**ACTIVITY**
Using the records beneath, say how many lines contain the word "Park", without comment.

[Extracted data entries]
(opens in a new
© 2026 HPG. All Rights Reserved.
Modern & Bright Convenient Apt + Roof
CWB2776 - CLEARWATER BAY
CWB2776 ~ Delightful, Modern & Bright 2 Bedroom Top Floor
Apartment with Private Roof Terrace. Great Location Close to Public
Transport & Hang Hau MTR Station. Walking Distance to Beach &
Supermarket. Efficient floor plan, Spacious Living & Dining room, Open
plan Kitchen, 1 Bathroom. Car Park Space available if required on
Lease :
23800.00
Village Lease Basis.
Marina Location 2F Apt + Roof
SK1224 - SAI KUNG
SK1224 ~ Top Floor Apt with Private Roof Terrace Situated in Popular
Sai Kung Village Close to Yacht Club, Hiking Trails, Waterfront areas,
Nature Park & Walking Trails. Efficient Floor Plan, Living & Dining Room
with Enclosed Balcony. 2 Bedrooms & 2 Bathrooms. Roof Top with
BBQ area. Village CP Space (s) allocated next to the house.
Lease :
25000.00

---

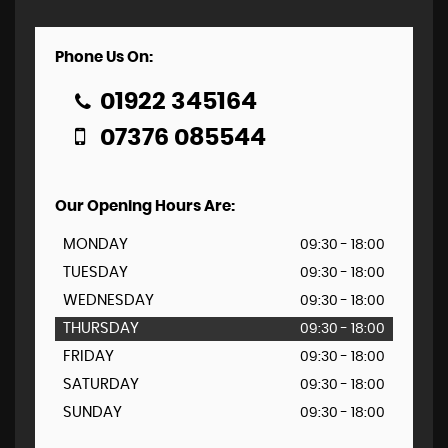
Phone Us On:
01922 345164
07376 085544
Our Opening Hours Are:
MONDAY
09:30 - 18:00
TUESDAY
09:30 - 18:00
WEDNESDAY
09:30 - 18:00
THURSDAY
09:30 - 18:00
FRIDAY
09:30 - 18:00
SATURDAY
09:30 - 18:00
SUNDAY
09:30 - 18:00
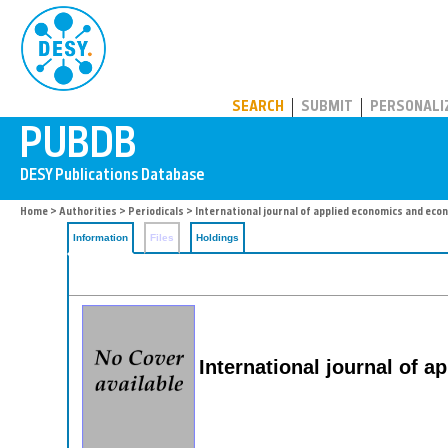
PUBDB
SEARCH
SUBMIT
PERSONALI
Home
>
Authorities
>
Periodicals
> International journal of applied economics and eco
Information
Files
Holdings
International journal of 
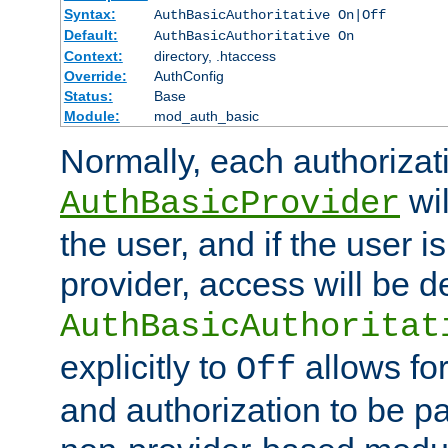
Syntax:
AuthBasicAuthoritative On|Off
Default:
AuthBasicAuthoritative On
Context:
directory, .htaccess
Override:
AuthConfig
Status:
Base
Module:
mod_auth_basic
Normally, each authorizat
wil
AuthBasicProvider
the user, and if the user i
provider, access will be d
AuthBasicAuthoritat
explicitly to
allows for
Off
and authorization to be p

**SOLVED EXERCISE**
2